#### [Instructions for the task]
The answer is every line in the data below that contains the word "bedeutet".
= = = = =
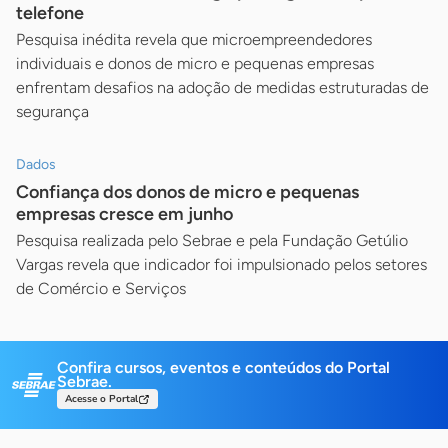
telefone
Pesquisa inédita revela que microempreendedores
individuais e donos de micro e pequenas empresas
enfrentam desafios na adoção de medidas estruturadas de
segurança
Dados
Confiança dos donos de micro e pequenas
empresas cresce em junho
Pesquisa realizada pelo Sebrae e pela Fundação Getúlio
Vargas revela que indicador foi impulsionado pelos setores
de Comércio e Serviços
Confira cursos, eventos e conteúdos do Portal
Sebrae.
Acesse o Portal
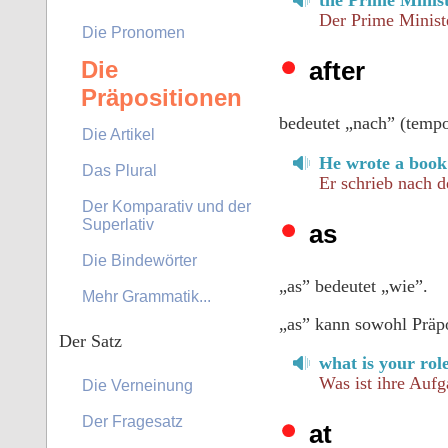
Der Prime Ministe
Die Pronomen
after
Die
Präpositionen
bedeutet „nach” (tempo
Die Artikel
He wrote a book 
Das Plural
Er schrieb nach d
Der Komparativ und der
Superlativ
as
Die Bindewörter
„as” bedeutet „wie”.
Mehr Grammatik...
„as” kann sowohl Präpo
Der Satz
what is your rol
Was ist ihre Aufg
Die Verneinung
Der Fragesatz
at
= = = = =
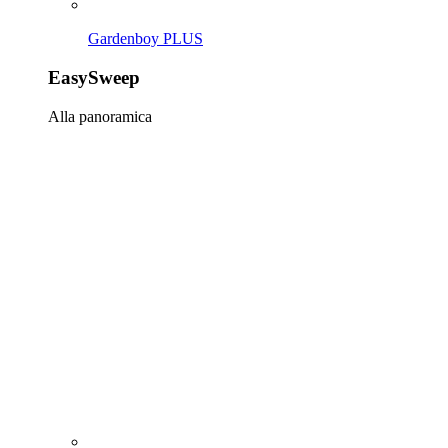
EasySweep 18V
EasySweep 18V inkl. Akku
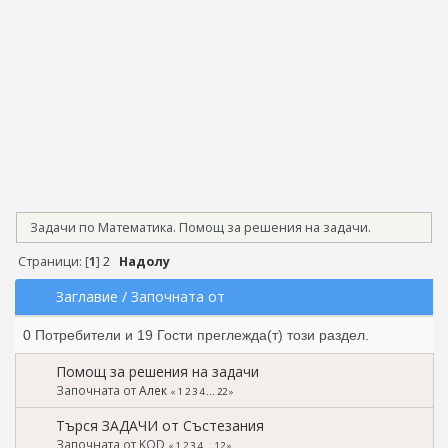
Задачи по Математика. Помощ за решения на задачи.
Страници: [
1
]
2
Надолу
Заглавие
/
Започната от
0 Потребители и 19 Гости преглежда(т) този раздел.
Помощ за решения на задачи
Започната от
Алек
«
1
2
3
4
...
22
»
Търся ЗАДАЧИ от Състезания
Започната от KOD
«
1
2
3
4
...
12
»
= = = = =
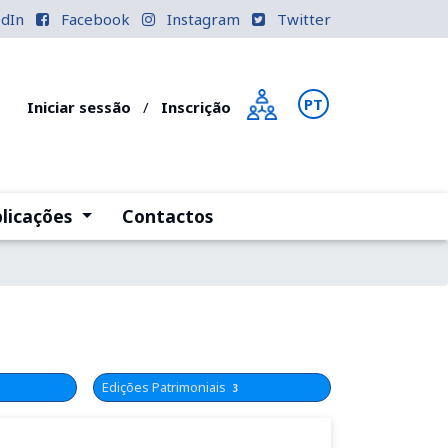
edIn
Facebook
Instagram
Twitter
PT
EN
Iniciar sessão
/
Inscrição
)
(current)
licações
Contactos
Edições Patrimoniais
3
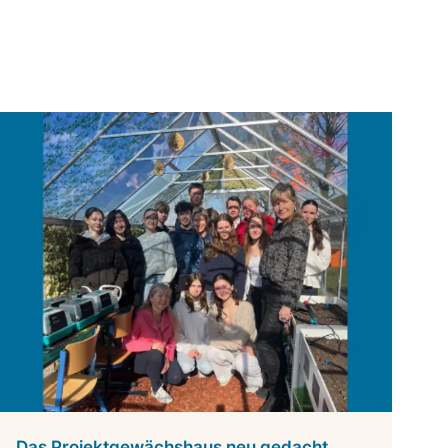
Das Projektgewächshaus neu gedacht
= = = = =
#### [Solution to the exercise]
bedeutet „nach” (tempo
„as” bedeutet „wie”.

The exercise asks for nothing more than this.